Desde que assumiu a bancada ao lado de Renata Vasconcellos, no início de novembro, o jornalista passou a movimentar as redes sociais do programa e se tornou um ponto de conexão com o público mais jovem, que vê em Tralli alguém mais espontâneo e próximo do dia a dia.
A comparação com William Bonner, que adotava postura mais discreta no ambiente online, é inevitável e ajuda a explicar por que a emissora observa com entusiasmo o desempenho do novo âncora.
A mudança de Tralli transforma o Jornal Nacional e levanta debates nas redes sociais
Tralli não é um novato no telejornalismo.
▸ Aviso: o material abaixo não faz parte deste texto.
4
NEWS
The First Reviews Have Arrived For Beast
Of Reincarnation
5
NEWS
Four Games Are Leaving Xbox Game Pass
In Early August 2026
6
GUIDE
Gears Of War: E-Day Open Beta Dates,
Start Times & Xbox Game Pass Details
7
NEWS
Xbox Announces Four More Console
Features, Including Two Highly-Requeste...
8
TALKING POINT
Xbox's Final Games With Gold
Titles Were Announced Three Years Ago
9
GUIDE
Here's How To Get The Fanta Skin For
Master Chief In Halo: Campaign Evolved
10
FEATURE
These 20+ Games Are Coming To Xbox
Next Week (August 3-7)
Com carreira consolidada na Globo, ele acumulou experiência em reportagens especiais, coberturas extensas e apresentação de diferentes faixas de jornalismo.
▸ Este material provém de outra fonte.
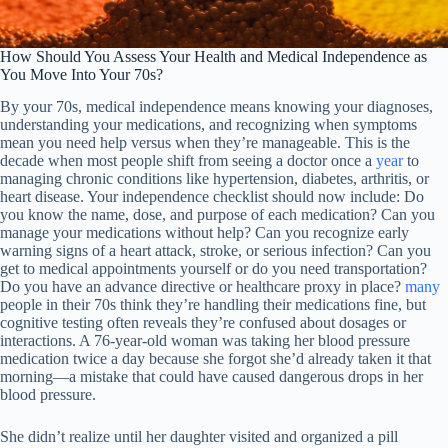
How Should You Assess Your Health and Medical Independence as
You Move Into Your 70s?
By your 70s, medical independence means knowing your diagnoses,
understanding your medications, and recognizing when symptoms
mean you need help versus when they’re manageable. This is the
decade when most people shift from seeing a doctor once a
year
to
managing chronic conditions like hypertension, diabetes, arthritis, or
heart disease. Your independence checklist should now include: Do
you know the name, dose, and purpose of each medication? Can you
manage your medications without help? Can you recognize early
warning signs of a heart attack, stroke, or serious infection? Can you
get to medical appointments yourself or do you need transportation?
Do you have an advance directive or healthcare proxy in place?
many
people in their 70s think they’re handling their medications fine, but
cognitive testing often reveals they’re confused about dosages or
interactions. A 76-year-old woman was taking her blood pressure
medication twice a day because she forgot she’d already taken it that
morning—a mistake that could have caused dangerous drops in her
blood pressure.
She didn’t realize until her daughter visited and organized a pill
Fora do estúdio, consolidou presença forte no Instagram, onde reúne milhões de seguidores e publica desde bastidores do trabalho até momentos simples, como conversas casuais ou situações corriqueiras do cotidiano.
Esse comportamento, que antes seria considerado incompatível com a imagem de um apresentador do JN, hoje faz parte de uma estratégia clara: aproximar o jornal do público que circula pelas plataformas digitais durante todo o dia.
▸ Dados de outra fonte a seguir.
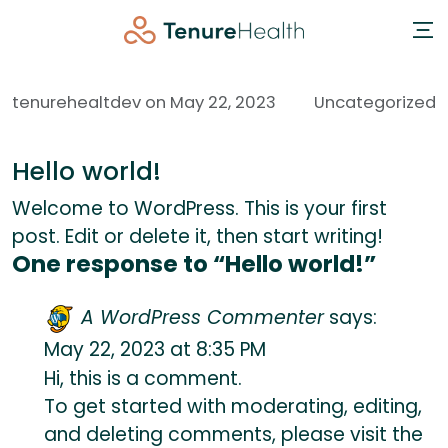
tenurehealtdev on May 22, 2023
Uncategorized
Hello world!
Welcome to WordPress. This is your first
post. Edit or delete it, then start writing!
One response to “Hello world!”
A WordPress Commenter
says:
May 22, 2023 at 8:35 PM
Hi, this is a comment.
To get started with moderating, editing,
and deleting comments, please visit the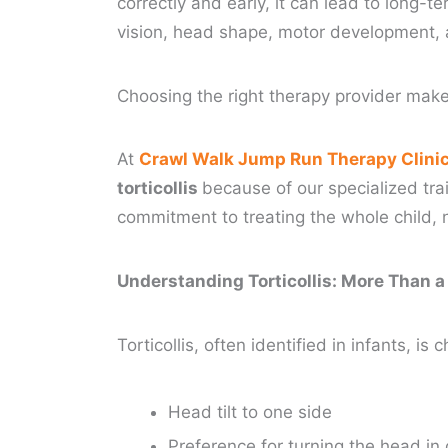
correctly and early, it can lead to long-t
vision, head shape, motor development, 
Choosing the right therapy provider make
At
Crawl Walk Jump Run Therapy Clini
torticollis
because of our specialized tr
commitment to treating the whole child, n
Understanding Torticollis: More Than a
Torticollis, often identified in infants, is
Head tilt to one side
Preference for turning the head in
Os resultados já chamam atenção. As postagens que mostram Tralli no estúdio ou preparando-se para entrar no ar se tornaram algumas das mais comentadas da página do telejornal no Facebook.
O volume de curtidas e de interações cresceu de forma significativa desde que ele estreou na bancada, superando com folga o engajamento registrado nos últimos meses da gestão de Bonner.
Tralli representa mudança na estratégia da Globo nas redes sociais
A audiência televisiva permanece estável, mas a Globo avalia que a força de Tralli nas redes tem potencial para atrair quem abandonou a TV aberta e também para manter por perto os que assistem ao jornal enquanto navegam pelo celular.
Essa guinada representa uma mudança profunda em relação ao padrão seguido pela emissora nos anos 80 e 90, quando a vida pessoal dos apresentadores era mantida longe dos holofotes.
Hoje, a Globo entende que ocupar o espaço digital é indispensável para preservar relevância. Tralli se torna, assim, uma peça que conecta o telejornalismo tradicional ao novo ritmo de consumo de notícias.
Ao ampliar o alcance do JN e reforçar a sensação de proximidade com o público, ele simboliza a transformação de um formato que busca se reinventar sem perder autoridade.